Maybe you're right, that Americans might not have been thinking of civil war, but it wasn't very far from it. The north and south division had never been so tense. Maryland, was something that triggered the idea of seceding from the Union.

But before all of this there were many legislations that tried to ease the tensions of both sides. When Missouri became a state, it became quite a hot debate on whether it would be a slave state or not. It only became a state, with the agreement of cutting another state in half, which became Maine and Mass.

There were also many stories of northerners who would break into prisons in the south and free the slaves who were put in jail. A book that I read titled, "Celia: A Slave" gave some very nice details about this. Celia, was being tried under a southern court for murdering her master because he was raping her. If I remember correctly, as it has been years since I read this book, Celia would be hanged before she had a chance for a trial. Northerners broke into the jail and held Celia captive until time came for her trial. Nevertheless, she was a slave, thus having no rights, was found guilty of murdering her master, despite her argument that she was commiting self-defense.

Sorry, got a little bit carried away with details there, but you may be right, Americans might not have been thinking civil war, but from the way I see it, they have never really gotten along anyway. Even the writing of the Federal Constitution marked thier differences.

The Dred Scott case, imo, was a way to ease some of the south's anger. Though of course you could argue that he was biased to begin with. But the balancing act that was needed to appease both sides needed great skill. It was Henry Clay, "the great compromiser," who fortunately had this talent. I'm just saying the Dred Scott case, along with many other things, were attempts to appease both sides as to not provoke a civil war.

_____

Regarding the topic though, I see the irony you are trying to show. In a country that was founded by the belief that all men are created equal, it certainly isn't true, or at least only true if you're a citizen. Democracy, liberty, and freedom only belong to those who live in this country. Well....for certain people who live in this country.
 
Said rights were issued by God, according to the founding fathers. Do you really want to go there?

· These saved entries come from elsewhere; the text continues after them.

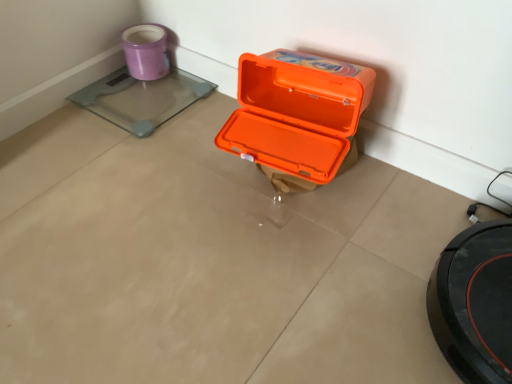 Where is `vacant area that is in front of matte purple mug at upper left`? vacant area that is in front of matte purple mug at upper left is located at coordinates (140, 100). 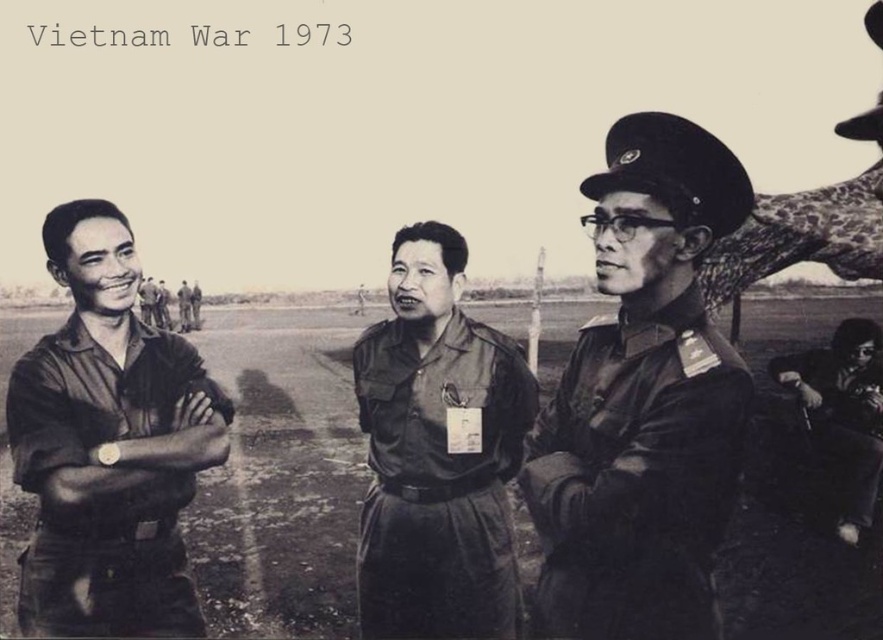 Question: Which of the following is the farthest from the observer?

Choices:
 (A) pos(87,480)
 (B) pos(482,582)
 (C) pos(779,372)

Answer: (C)

Question: Is dark olive-green fabric military uniform at center to the left of dark green fabric uniform at lower right from the viewer's perspective?

Choices:
 (A) no
 (B) yes

Answer: (B)

Question: Which point appears closest to the camera in this image?

Choices:
 (A) (25, 458)
 (B) (693, 355)
 (C) (476, 611)
 (D) (866, 385)

Answer: (B)

Question: Can you confirm if dark olive-green fabric military uniform at center is thinner than matte khaki uniform at center?

Choices:
 (A) yes
 (B) no

Answer: (B)

Question: Which of the following is the closest to the observer?

Choices:
 (A) matte khaki uniform at center
 (B) matte khaki shirt at left
 (C) dark olive-green fabric military uniform at center
 (D) matte dark green uniform at center

Answer: (C)

Question: Is dark olive-green fabric military uniform at center in front of matte khaki shirt at left?

Choices:
 (A) yes
 (B) no

Answer: (A)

Have you ever heard of the Iroquoi Confederation?

If you have, then you know that the constitution of the IC is remarkably similar to the United State's Federal Constitution. Only it predates it by some hundreds of years. The IC had 3 branches: executive, judicial, and legislative. The legislative branch was also bicameral. Benjamin Franklin was known to visit the Iroquois frequently and participate in thier politics.

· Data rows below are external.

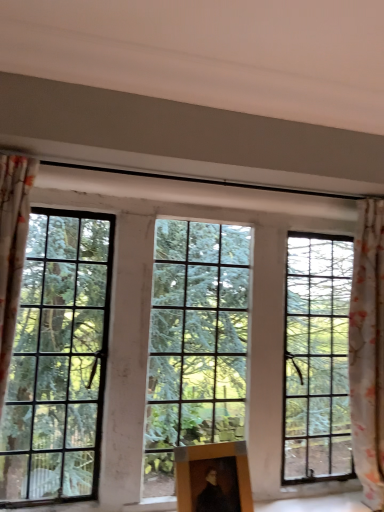 Question: Considering the relative positions of floral fabric curtain at right and clear glass window at center in the image provided, is floral fabric curtain at right to the left of clear glass window at center from the viewer's perspective?

Choices:
 (A) yes
 (B) no

Answer: (B)

Question: Could you tell me if floral fabric curtain at right is facing clear glass window at center?

Choices:
 (A) no
 (B) yes

Answer: (A)

Question: Considering the relative sizes of floral fabric curtain at right and clear glass window at center in the image provided, is floral fabric curtain at right smaller than clear glass window at center?

Choices:
 (A) yes
 (B) no

Answer: (A)

Question: Does floral fabric curtain at right touch clear glass window at center?

Choices:
 (A) yes
 (B) no

Answer: (B)

Question: From the image's perspective, is floral fabric curtain at right located above clear glass window at center?

Choices:
 (A) no
 (B) yes

Answer: (A)

Question: Is point (299, 226) closer or farther from the camera than point (382, 436)?

Choices:
 (A) closer
 (B) farther

Answer: (B)

Question: Considering the positions of clear glass window at center and floral fabric curtain at right in the image, is clear glass window at center taller or shorter than floral fabric curtain at right?

Choices:
 (A) tall
 (B) short

Answer: (B)

Question: Is clear glass window at center bigger or smaller than floral fabric curtain at right?

Choices:
 (A) small
 (B) big

Answer: (B)

Question: In terms of width, does clear glass window at center look wider or thinner when compared to floral fabric curtain at right?

Choices:
 (A) wide
 (B) thin

Answer: (B)

Question: In terms of height, does wooden picture frame at center look taller or shorter compared to clear glass window at center?

Choices:
 (A) tall
 (B) short

Answer: (B)

Question: Is wooden picture frame at center bigger or smaller than clear glass window at center?

Choices:
 (A) small
 (B) big

Answer: (A)

Question: From the image's perspective, is wooden picture frame at center positioned above or below clear glass window at center?

Choices:
 (A) above
 (B) below

Answer: (B)

Question: Do you think wooden picture frame at center is within clear glass window at center, or outside of it?

Choices:
 (A) outside
 (B) inside

Answer: (A)

Question: Is point (357, 433) closer or farther from the camera than point (218, 493)?

Choices:
 (A) farther
 (B) closer

Answer: (A)

Question: Choose the correct answer: Is floral fabric curtain at right inside wooden picture frame at center or outside it?

Choices:
 (A) inside
 (B) outside

Answer: (B) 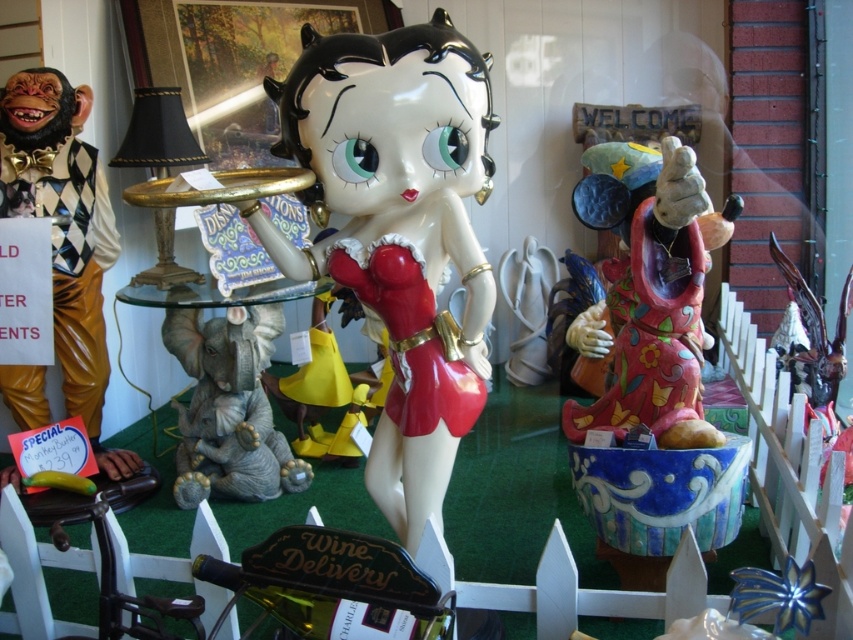 Does point (361, 145) lie in front of point (212, 348)?

Yes, it is.

Measure the distance from glossy ceramic betty boop at center to satin gray elephant at lower left.

glossy ceramic betty boop at center is 36.65 inches away from satin gray elephant at lower left.

Describe the element at coordinates (398, 230) in the screenshot. I see `glossy ceramic betty boop at center` at that location.

Image resolution: width=853 pixels, height=640 pixels. What are the coordinates of `glossy ceramic betty boop at center` in the screenshot? It's located at (398, 230).

Does glossy ceramic betty boop at center have a greater height compared to matte ceramic statue at right?

Indeed, glossy ceramic betty boop at center has a greater height compared to matte ceramic statue at right.

Who is taller, glossy ceramic betty boop at center or matte ceramic statue at right?

Standing taller between the two is glossy ceramic betty boop at center.

This screenshot has width=853, height=640. What do you see at coordinates (398, 230) in the screenshot? I see `glossy ceramic betty boop at center` at bounding box center [398, 230].

You are a GUI agent. You are given a task and a screenshot of the screen. Output one action in this format:
    pyautogui.click(x=<x>, y=<y>)
    Task: Click on the glossy ceramic betty boop at center
    
    Given the screenshot: What is the action you would take?
    pyautogui.click(x=398, y=230)

Which of these two, wooden monkey at left or satin gray elephant at lower left, stands shorter?

With less height is satin gray elephant at lower left.

Can you confirm if wooden monkey at left is positioned to the left of satin gray elephant at lower left?

Correct, you'll find wooden monkey at left to the left of satin gray elephant at lower left.

Where is `wooden monkey at left`? The width and height of the screenshot is (853, 640). wooden monkey at left is located at coordinates (x=67, y=232). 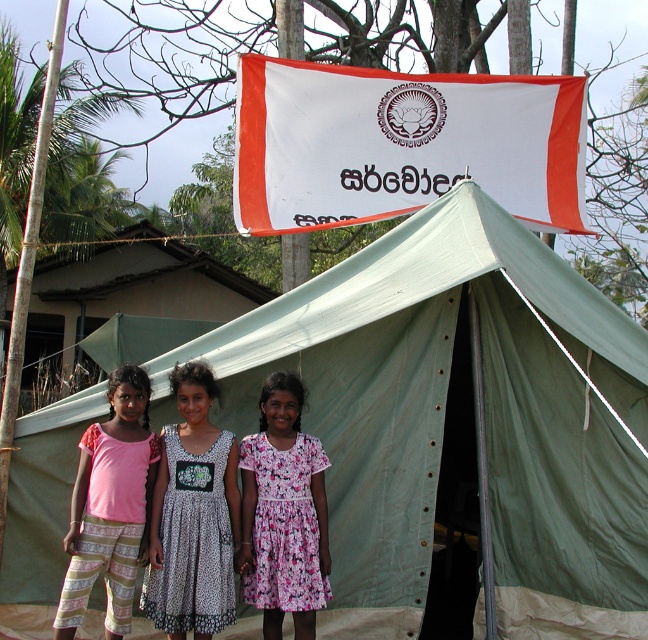 Question: Where is whitematerial/textureflag at upper center located in relation to floral cotton dress at center in the image?

Choices:
 (A) below
 (B) above

Answer: (B)

Question: Is the position of whitematerial/textureflag at upper center more distant than that of white dotted dress at center?

Choices:
 (A) yes
 (B) no

Answer: (A)

Question: Does green canvas tent at center have a smaller size compared to whitematerial/textureflag at upper center?

Choices:
 (A) yes
 (B) no

Answer: (B)

Question: Considering the real-world distances, which object is farthest from the light pink fabric pants at lower left?

Choices:
 (A) white dotted dress at center
 (B) green canvas tent at center
 (C) whitematerial/textureflag at upper center
 (D) floral cotton dress at center

Answer: (C)

Question: Considering the real-world distances, which object is closest to the white dotted dress at center?

Choices:
 (A) whitematerial/textureflag at upper center
 (B) light pink fabric pants at lower left
 (C) green canvas tent at center
 (D) floral cotton dress at center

But take a look at the Declaration of Independace. Which God do you think our founders were referring to? Look at the DoI, it refers to Nature's God over and over again. Furthermore, the writing of the DoI indicates a separation from the active Christian God, and subscribes more to a Deistic God combined with a God of Nature.

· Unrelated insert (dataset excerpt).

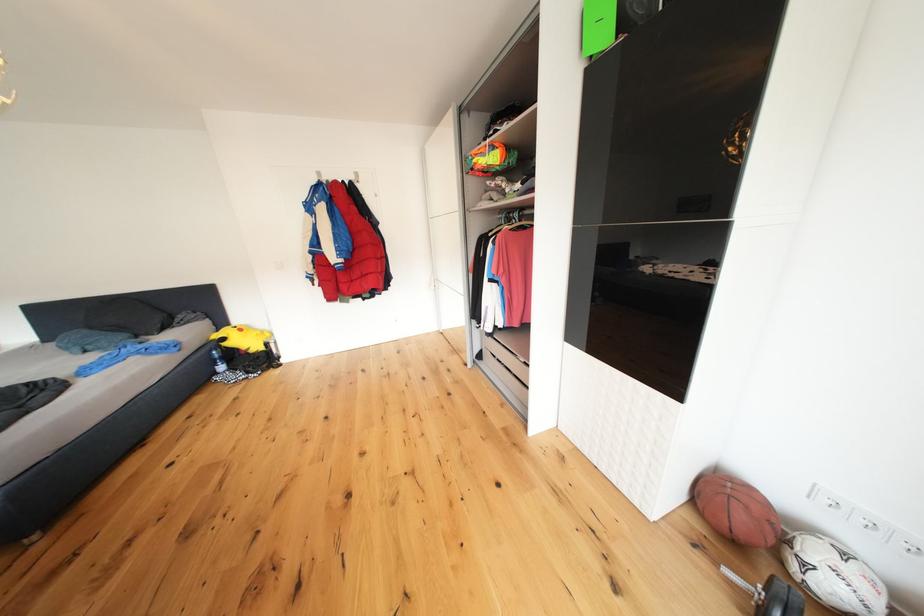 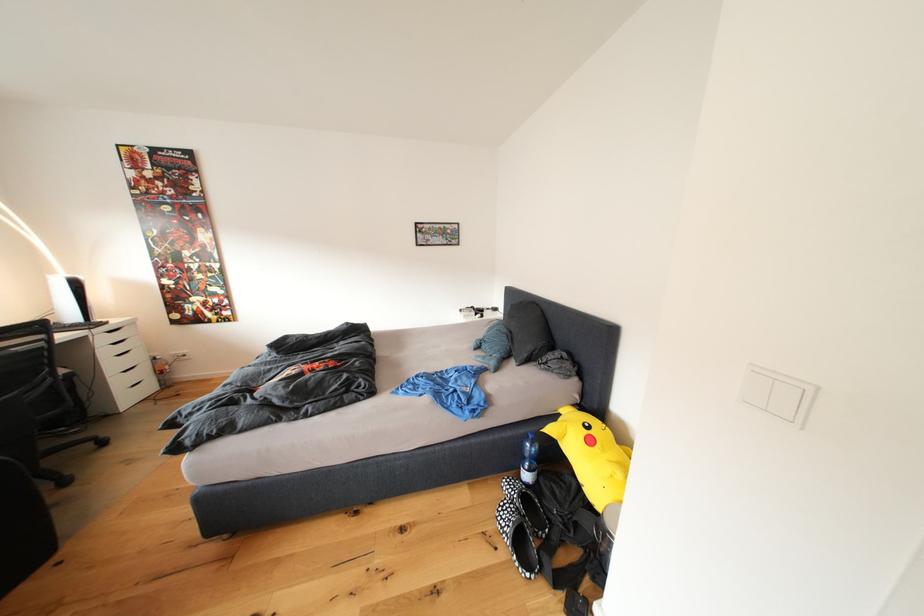 In the second image, find the point that corresponds to pixel 249 334 in the first image.

(600, 446)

So I don't really understand your question here. I think you misunderstood the context of how the DoI was written. I suspect that you think the founders of this nation were some kind of highly religious people, but they were not. Many of them tended to be Utilitarians.

Furthermore, the rights were not really "issued" by God. It was self-evident. To them it was natural for people to have certain rights. This was because of thier ideology.

The point is that what our founders had framed in writing the constitution did not meant to be what it means today. The vision was a representative democracy that upheld the rights of the populace. Democracy was a weapon against tyranny. I don't know what it is today though.

But I'm interested in know what is the difference between Natural Law and Positive Law. Please explain.